NAIROBI, Kenya, Apr 3 – The International Monetary Fund has approved new three-year financing for Kenya valued at Sh255.9 billion to support the government’s COVID-19 response and address the urgent need to reduce debt vulnerabilities.
In a statement, the National Treasury says the facility, which is under the IMF’s Extended Credit Facility and Extended Fund Facility, includes an initial disbursement of Sh79 billion, due for release by June 30th 2021.
Treasury further reveals of the amount, a total of Sh33.7 billion will be released immediately and is usable for budget support.
Meanwhile, Sh44.2 billion will be released by June 30th, while the balance will be disbursed following subsequent programme reviews conducted approximately every 6 months.

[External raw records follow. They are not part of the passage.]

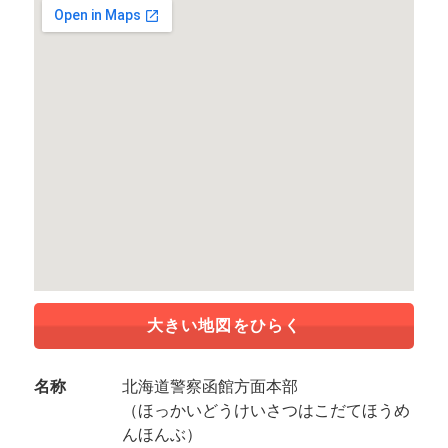
大きい地図をひらく
名称
北海道警察函館方面本部
（ほっかいどうけいさつはこだてほうめ
んほんぶ）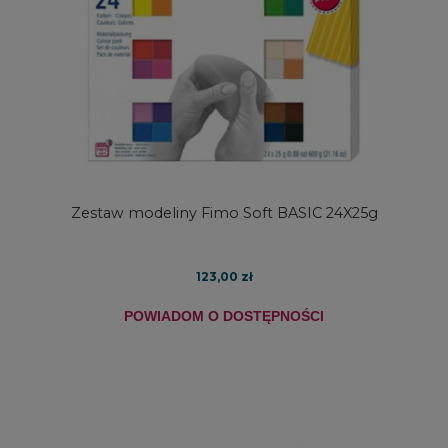
Zestaw modeliny Fimo Soft BASIC 24X25g
123,00 zł
POWIADOM O DOSTĘPNOŚCI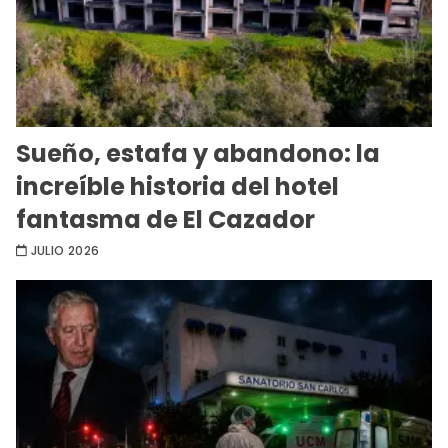
Sueño, estafa y abandono: la
increíble historia del hotel
fantasma de El Cazador
JULIO 2026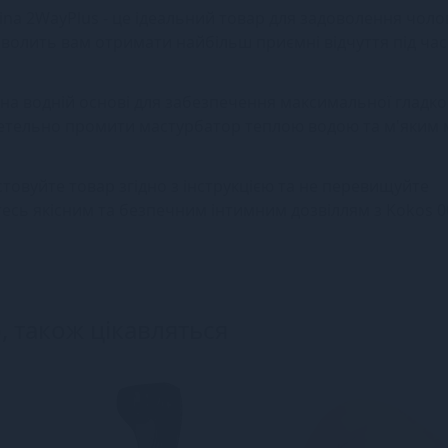
na 2WayPlus - це ідеальний товар для задоволення чоло
озволить вам отримати найбільш приємні відчуття під час
а водній основі для забезпечення максимальної гладкос
ретельно промити мастурбатор теплою водою та м'яким 
товуйте товар згідно з інструкцією та не перевищуйте
сь якісним та безпечним інтимним дозвіллям з Kokos 0
, також цікавляться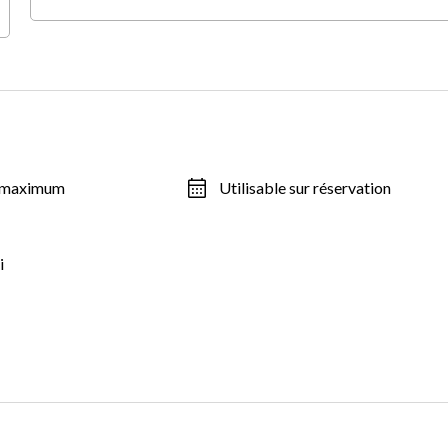
s maximum
Utilisable sur réservation
i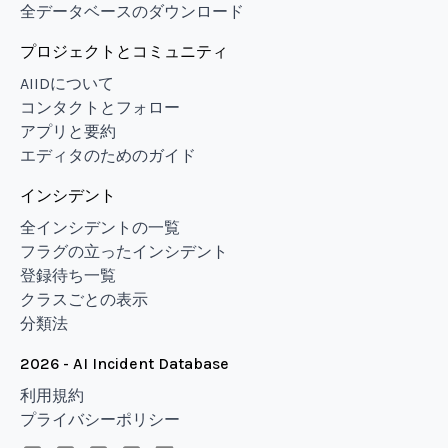
全データベースのダウンロード
プロジェクトとコミュニティ
AIIDについて
コンタクトとフォロー
アプリと要約
エディタのためのガイド
インシデント
全インシデントの一覧
フラグの立ったインシデント
登録待ち一覧
クラスごとの表示
分類法
2026 - AI Incident Database
利用規約
プライバシーポリシー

Commenting on the approval of the facility, IMF’s Deputy Managing Director and Acting Chair Antoinette Sayeh said the facility will also be used to safeguard resources to protect vulnerable groups
Sayeh said the COVID-19 shock has exacerbated the country’s pre-existing fiscal vulnerabilities, but says its debt remains sustainable.
She however warned that it is at high risk of debt distress.
“To address debt-related risks, the authorities have taken action to hold the fiscal deficit and debt ratios to 8.7 and 70.4 percent of GDP, respectively, this fiscal year. Fiscal and balance-of-payments financing needs remain sizable over the medium term.”
According to the IMF, the facility would set a basis for a resurgence of growth and shared prosperity.
“Building on critical steps already taken, it aims to reduce debt vulnerabilities through a multi-year fiscal consolidation effort centered on raising tax revenues and tightly controlling spending, safeguarding resources to protect vulnerable groups,” the Fund said in a statement.
IMF also expects the facility to strengthen the monetary policy framework and support financial stability.
“Against the backdrop of extraordinary uncertainty, the program incorporates flexibility, including by recognizing near-term challenges related to tax yields in the current stressed economic environment and possible contingent liabilities from the SOE sector.”